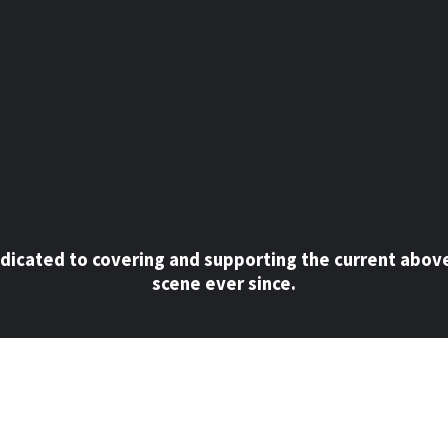
dicated to covering and supporting the current abov
scene ever since.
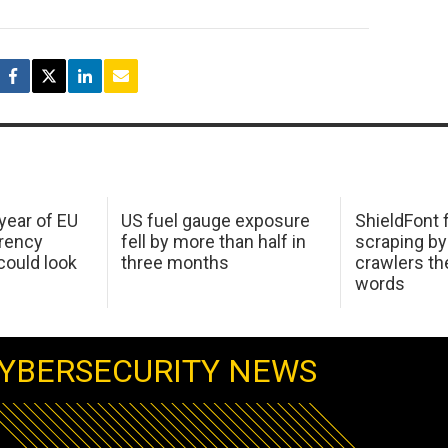
 year of EU
US fuel gauge exposure
ShieldFont f
arency
fell by more than half in
scraping by
ould look
three months
crawlers t
words
YBERSECURITY NEWS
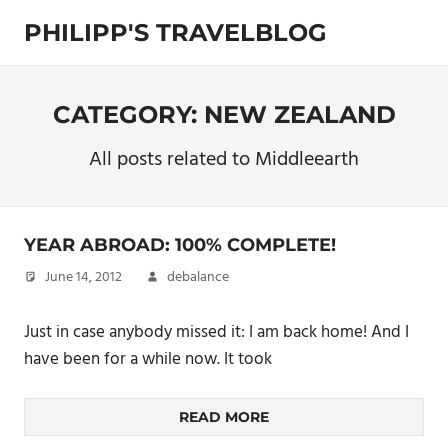
Skip
PHILIPP'S TRAVELBLOG
to
content
Exploring
the
World
CATEGORY:
NEW ZEALAND
All posts related to Middleearth
YEAR ABROAD: 100% COMPLETE!
June 14, 2012
debalance
Just in case anybody missed it: I am back home! And I
have been for a while now. It took
READ MORE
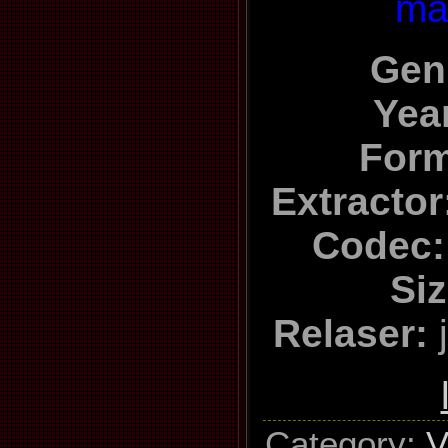
ma
Gen
Yea
Form
Extractor
Codec
Siz
Relaser:
j
Category
:
V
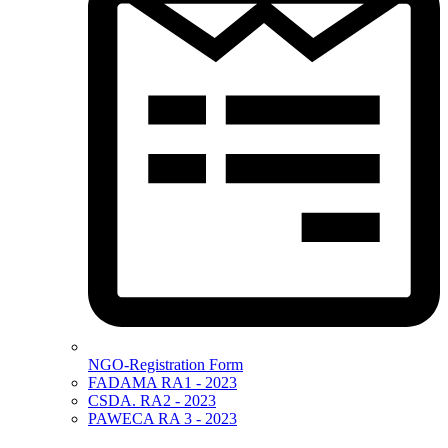
NGO-Registration Form
FADAMA RA1 - 2023
CSDA. RA2 - 2023
PAWECA RA 3 - 2023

**Problem statement:**
If an entry contains an image, please omit that image and print everything else verbatim.

**Result below:**
dicated to covering and supporting the current abov
scene ever since.
 year of EU
US fuel gauge exposure
ShieldFont f
arency
fell by more than half in
scraping by
ould look
three months
crawlers t
words
YBERSECURITY NEWS
Skip
PHILIPP'S TRAVELBLOG
to
content
Exploring
the
World
CATEGORY:
NEW ZEALAND
All posts related to Middleearth
YEAR ABROAD: 100% COMPLETE!
June 14, 2012
debalance
Just in case anybody missed it: I am back home! And I
have been for a while now. It took
READ MORE
ma
Gen
Yea
Form
Extractor
Codec
Siz
Relaser:
j
Category
:
V
NGO-Registration Form
FADAMA RA1 - 2023
CSDA. RA2 - 2023
PAWECA RA 3 - 2023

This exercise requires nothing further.